Write out exactly the lines below starting at the one containing "Becher | Honigwein" and ending at the one containing "ESTA DETALLADA OBRA SOBRE LA ARO". Omit every picture.

[Saved data entries]

*****

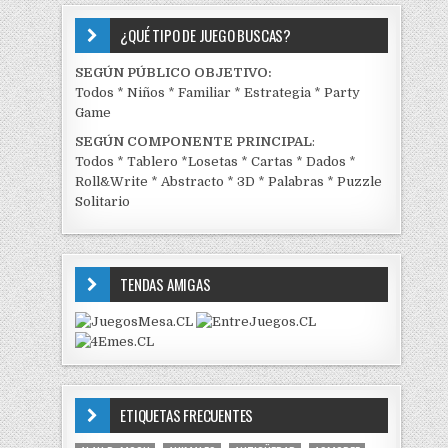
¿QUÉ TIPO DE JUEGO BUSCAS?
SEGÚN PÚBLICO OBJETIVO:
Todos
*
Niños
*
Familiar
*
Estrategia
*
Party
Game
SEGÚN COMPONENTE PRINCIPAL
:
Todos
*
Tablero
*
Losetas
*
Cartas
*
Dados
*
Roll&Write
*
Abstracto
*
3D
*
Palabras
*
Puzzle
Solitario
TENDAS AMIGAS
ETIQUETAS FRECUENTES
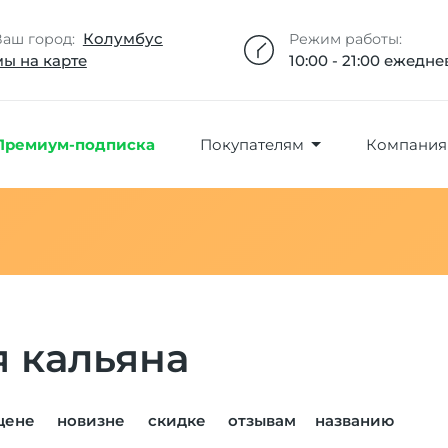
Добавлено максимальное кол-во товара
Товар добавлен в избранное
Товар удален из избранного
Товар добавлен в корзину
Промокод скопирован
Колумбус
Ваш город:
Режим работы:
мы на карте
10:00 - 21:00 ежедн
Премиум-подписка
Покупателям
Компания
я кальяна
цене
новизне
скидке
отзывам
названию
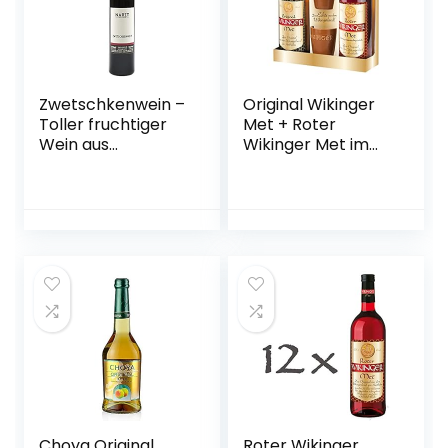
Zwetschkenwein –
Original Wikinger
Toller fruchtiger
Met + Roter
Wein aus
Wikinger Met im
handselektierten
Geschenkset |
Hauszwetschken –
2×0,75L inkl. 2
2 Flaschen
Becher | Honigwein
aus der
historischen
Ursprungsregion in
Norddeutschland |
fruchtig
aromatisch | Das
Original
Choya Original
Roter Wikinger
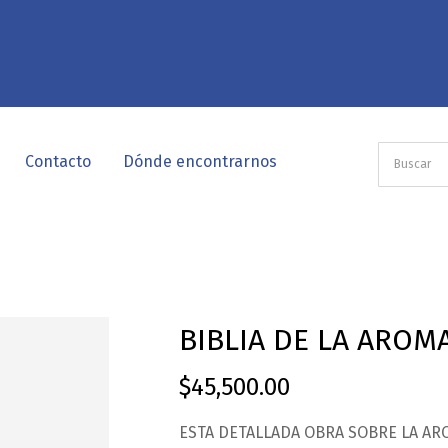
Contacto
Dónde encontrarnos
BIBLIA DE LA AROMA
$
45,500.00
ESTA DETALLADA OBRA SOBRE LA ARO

*****

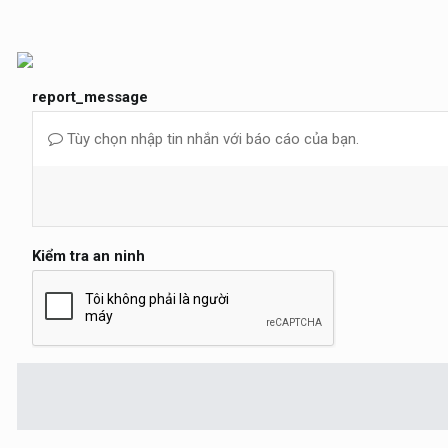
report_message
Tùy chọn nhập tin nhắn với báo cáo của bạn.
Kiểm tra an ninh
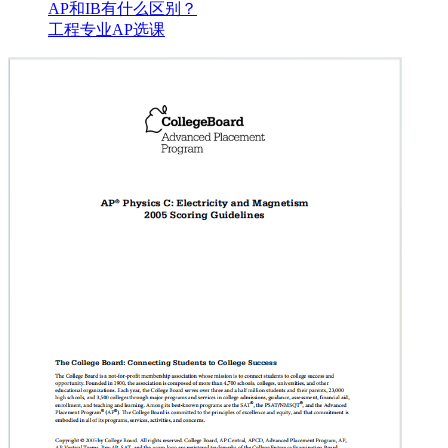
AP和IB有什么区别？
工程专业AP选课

*****

◆ EXERCISE ANSWER:
Becher | Honigwein
aus der
historischen
Ursprungsregion in
Norddeutschland |
fruchtig
aromatisch | Das
Original
Choya Original
Roter Wikinger
Contacto
Dónde encontrarnos
BIBLIA DE LA AROMA
$
45,500.00
ESTA DETALLADA OBRA SOBRE LA ARO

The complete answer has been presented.